---------- Given records ----------

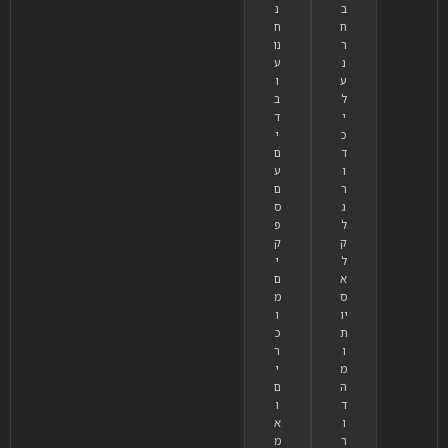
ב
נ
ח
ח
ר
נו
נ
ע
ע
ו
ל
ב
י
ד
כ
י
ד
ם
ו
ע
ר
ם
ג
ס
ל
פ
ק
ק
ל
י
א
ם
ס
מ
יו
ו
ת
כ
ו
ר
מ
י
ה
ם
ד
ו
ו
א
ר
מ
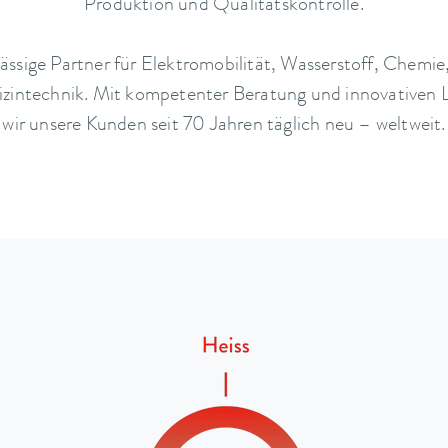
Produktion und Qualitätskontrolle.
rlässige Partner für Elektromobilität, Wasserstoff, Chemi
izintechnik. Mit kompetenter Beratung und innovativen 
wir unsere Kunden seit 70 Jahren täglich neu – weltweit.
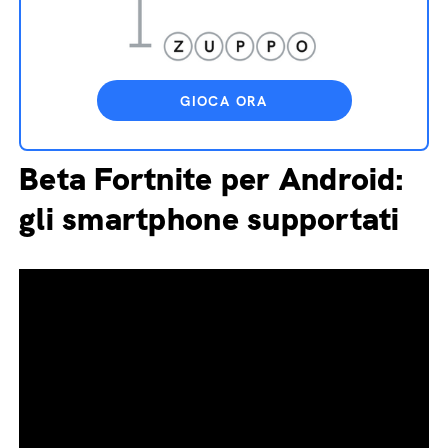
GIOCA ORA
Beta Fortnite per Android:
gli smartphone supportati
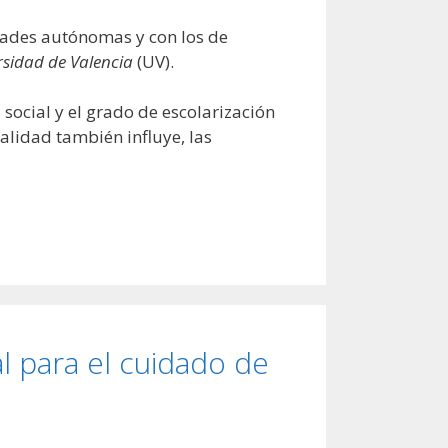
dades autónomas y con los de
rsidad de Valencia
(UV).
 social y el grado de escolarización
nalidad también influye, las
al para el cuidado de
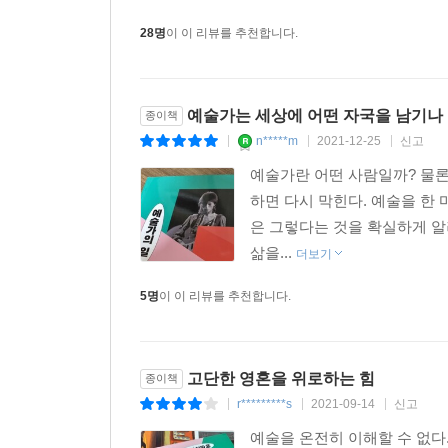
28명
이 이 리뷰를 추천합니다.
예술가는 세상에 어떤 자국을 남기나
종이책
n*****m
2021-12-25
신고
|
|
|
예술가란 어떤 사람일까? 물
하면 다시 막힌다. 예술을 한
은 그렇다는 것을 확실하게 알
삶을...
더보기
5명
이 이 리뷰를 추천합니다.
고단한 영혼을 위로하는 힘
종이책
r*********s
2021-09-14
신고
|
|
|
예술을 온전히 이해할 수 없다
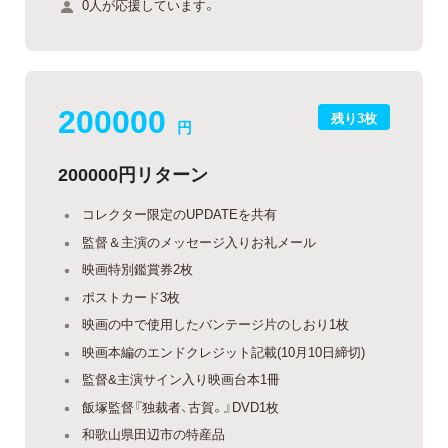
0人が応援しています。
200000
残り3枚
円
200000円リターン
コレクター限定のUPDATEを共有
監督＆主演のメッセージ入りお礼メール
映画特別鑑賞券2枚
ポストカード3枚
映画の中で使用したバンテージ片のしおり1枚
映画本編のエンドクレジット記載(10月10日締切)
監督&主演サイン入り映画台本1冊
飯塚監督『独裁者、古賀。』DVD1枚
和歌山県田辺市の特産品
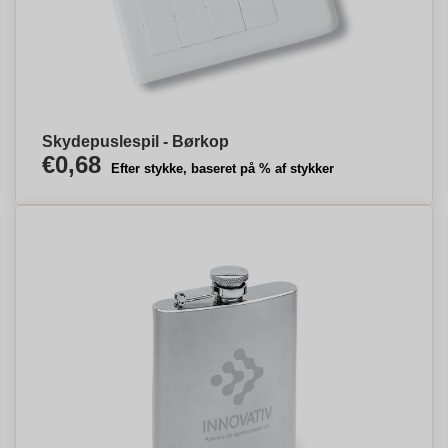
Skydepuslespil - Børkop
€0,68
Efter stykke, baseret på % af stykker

----------
---------- Given records ----------

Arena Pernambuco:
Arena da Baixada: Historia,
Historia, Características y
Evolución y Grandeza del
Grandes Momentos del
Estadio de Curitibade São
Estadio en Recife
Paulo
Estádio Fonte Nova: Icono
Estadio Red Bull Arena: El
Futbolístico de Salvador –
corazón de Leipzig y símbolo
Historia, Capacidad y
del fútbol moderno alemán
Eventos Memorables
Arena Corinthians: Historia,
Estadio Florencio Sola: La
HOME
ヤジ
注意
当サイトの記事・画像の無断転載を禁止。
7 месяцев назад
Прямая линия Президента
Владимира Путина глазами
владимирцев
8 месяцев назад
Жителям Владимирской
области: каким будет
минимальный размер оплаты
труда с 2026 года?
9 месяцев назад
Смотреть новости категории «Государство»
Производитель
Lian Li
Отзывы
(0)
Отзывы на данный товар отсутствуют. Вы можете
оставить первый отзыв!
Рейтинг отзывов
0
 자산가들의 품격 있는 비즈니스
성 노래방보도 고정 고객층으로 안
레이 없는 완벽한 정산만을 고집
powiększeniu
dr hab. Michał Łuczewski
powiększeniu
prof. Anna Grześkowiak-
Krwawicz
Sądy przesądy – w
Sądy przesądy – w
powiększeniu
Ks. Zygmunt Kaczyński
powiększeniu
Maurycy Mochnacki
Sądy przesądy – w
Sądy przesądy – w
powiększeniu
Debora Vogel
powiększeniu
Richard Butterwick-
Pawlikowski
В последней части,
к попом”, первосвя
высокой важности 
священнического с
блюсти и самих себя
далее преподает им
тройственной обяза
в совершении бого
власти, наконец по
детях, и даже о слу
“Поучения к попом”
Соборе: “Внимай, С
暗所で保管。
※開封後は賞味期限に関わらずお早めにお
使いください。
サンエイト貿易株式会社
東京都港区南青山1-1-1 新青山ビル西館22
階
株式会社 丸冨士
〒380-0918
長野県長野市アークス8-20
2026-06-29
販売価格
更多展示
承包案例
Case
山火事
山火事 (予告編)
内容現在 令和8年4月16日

----------

• [Instructions to follow]: From the records above, copy each line that contains the word "назад".

• [Your solution]:
7 месяцев назад
8 месяцев назад
9 месяцев назад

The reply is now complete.